What the task requires: Reproduce every entry exactly and leave its pictures out.

Saved entries
*-*-*
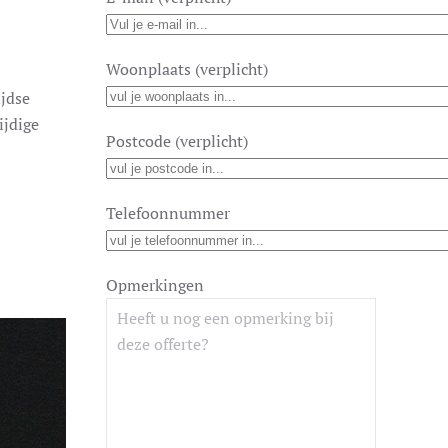
Woonplaats (verplicht)
ijdse
ijdige
Postcode (verplicht)
Telefoonnummer
Opmerkingen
*-*-*
Response to this task:
Woonplaats (verplicht)
ijdse
ijdige
Postcode (verplicht)
Telefoonnummer
Opmerkingen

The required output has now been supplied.